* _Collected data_

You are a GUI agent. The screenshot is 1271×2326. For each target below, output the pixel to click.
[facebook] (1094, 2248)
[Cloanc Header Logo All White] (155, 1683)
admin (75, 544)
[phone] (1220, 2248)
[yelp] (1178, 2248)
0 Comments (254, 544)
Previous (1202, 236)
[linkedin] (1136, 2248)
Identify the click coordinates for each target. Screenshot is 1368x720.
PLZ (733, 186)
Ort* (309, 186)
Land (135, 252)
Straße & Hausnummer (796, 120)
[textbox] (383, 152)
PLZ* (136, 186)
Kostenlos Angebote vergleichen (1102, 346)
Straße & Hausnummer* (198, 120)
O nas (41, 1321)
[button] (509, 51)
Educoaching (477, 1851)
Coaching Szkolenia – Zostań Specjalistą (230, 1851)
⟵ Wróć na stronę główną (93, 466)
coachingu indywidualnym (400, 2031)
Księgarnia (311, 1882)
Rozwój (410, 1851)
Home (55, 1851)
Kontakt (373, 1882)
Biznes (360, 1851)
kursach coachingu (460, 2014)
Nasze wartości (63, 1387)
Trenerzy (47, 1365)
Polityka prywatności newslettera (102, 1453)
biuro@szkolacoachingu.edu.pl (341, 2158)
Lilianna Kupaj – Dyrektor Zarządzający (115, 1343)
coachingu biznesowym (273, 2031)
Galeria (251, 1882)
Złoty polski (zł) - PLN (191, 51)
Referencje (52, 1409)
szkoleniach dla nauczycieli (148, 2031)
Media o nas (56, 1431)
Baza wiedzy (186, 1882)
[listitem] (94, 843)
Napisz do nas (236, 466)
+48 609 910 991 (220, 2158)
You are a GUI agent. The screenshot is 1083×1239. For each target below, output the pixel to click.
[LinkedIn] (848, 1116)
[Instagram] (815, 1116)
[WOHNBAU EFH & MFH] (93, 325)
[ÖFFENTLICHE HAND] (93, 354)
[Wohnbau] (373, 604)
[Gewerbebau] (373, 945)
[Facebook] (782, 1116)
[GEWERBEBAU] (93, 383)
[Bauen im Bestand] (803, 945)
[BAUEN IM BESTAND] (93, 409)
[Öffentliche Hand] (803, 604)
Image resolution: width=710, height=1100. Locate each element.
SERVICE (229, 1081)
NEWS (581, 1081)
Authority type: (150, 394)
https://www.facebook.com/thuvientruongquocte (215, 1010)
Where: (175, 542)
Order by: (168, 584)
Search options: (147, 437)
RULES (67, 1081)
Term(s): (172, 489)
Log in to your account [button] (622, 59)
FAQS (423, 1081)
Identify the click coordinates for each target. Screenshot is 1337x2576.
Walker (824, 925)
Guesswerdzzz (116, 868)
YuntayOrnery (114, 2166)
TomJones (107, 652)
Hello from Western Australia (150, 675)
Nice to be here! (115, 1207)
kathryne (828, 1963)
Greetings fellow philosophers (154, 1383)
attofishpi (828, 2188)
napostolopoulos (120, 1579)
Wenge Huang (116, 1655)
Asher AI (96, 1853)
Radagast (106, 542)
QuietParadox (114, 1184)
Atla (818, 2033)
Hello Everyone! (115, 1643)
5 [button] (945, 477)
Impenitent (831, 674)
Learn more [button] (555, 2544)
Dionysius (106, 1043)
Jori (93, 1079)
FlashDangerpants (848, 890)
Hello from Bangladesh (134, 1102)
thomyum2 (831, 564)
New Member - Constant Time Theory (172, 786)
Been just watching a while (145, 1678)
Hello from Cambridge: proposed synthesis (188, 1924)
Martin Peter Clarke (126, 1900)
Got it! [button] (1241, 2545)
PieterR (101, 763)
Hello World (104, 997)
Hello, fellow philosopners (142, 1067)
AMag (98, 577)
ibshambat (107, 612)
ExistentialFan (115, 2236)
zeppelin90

* _Task goal_
If a line appears above, it belongs in your answer, printed exactly.

* _Result of this task_
You are a GUI agent. The screenshot is 1271×2326. For each target below, output the pixel to click.
[facebook] (1094, 2248)
[Cloanc Header Logo All White] (155, 1683)
admin (75, 544)
[phone] (1220, 2248)
[yelp] (1178, 2248)
0 Comments (254, 544)
Previous (1202, 236)
[linkedin] (1136, 2248)
Identify the click coordinates for each target. Screenshot is 1368x720.
PLZ (733, 186)
Ort* (309, 186)
Land (135, 252)
Straße & Hausnummer (796, 120)
[textbox] (383, 152)
PLZ* (136, 186)
Kostenlos Angebote vergleichen (1102, 346)
Straße & Hausnummer* (198, 120)
O nas (41, 1321)
[button] (509, 51)
Educoaching (477, 1851)
Coaching Szkolenia – Zostań Specjalistą (230, 1851)
⟵ Wróć na stronę główną (93, 466)
coachingu indywidualnym (400, 2031)
Księgarnia (311, 1882)
Rozwój (410, 1851)
Home (55, 1851)
Kontakt (373, 1882)
Biznes (360, 1851)
kursach coachingu (460, 2014)
Nasze wartości (63, 1387)
Trenerzy (47, 1365)
Polityka prywatności newslettera (102, 1453)
biuro@szkolacoachingu.edu.pl (341, 2158)
Lilianna Kupaj – Dyrektor Zarządzający (115, 1343)
coachingu biznesowym (273, 2031)
Galeria (251, 1882)
Złoty polski (zł) - PLN (191, 51)
Referencje (52, 1409)
szkoleniach dla nauczycieli (148, 2031)
Media o nas (56, 1431)
Baza wiedzy (186, 1882)
[listitem] (94, 843)
Napisz do nas (236, 466)
+48 609 910 991 (220, 2158)
You are a GUI agent. The screenshot is 1083×1239. For each target below, output the pixel to click.
[LinkedIn] (848, 1116)
[Instagram] (815, 1116)
[WOHNBAU EFH & MFH] (93, 325)
[ÖFFENTLICHE HAND] (93, 354)
[Wohnbau] (373, 604)
[Gewerbebau] (373, 945)
[Facebook] (782, 1116)
[GEWERBEBAU] (93, 383)
[Bauen im Bestand] (803, 945)
[BAUEN IM BESTAND] (93, 409)
[Öffentliche Hand] (803, 604)
Image resolution: width=710, height=1100. Locate each element.
SERVICE (229, 1081)
NEWS (581, 1081)
Authority type: (150, 394)
https://www.facebook.com/thuvientruongquocte (215, 1010)
Where: (175, 542)
Order by: (168, 584)
Search options: (147, 437)
RULES (67, 1081)
Term(s): (172, 489)
Log in to your account [button] (622, 59)
FAQS (423, 1081)
Identify the click coordinates for each target. Screenshot is 1337x2576.
Walker (824, 925)
Guesswerdzzz (116, 868)
YuntayOrnery (114, 2166)
TomJones (107, 652)
Hello from Western Australia (150, 675)
Nice to be here! (115, 1207)
kathryne (828, 1963)
Greetings fellow philosophers (154, 1383)
attofishpi (828, 2188)
napostolopoulos (120, 1579)
Wenge Huang (116, 1655)
Asher AI (96, 1853)
Radagast (106, 542)
QuietParadox (114, 1184)
Atla (818, 2033)
Hello Everyone! (115, 1643)
5 [button] (945, 477)
Impenitent (831, 674)
Learn more [button] (555, 2544)
Dionysius (106, 1043)
Jori (93, 1079)
FlashDangerpants (848, 890)
Hello from Bangladesh (134, 1102)
thomyum2 (831, 564)
New Member - Constant Time Theory (172, 786)
Been just watching a while (145, 1678)
Hello from Cambridge: proposed synthesis (188, 1924)
Martin Peter Clarke (126, 1900)
Got it! [button] (1241, 2545)
PieterR (101, 763)
Hello World (104, 997)
Hello, fellow philosopners (142, 1067)
AMag (98, 577)
ibshambat (107, 612)
ExistentialFan (115, 2236)
zeppelin90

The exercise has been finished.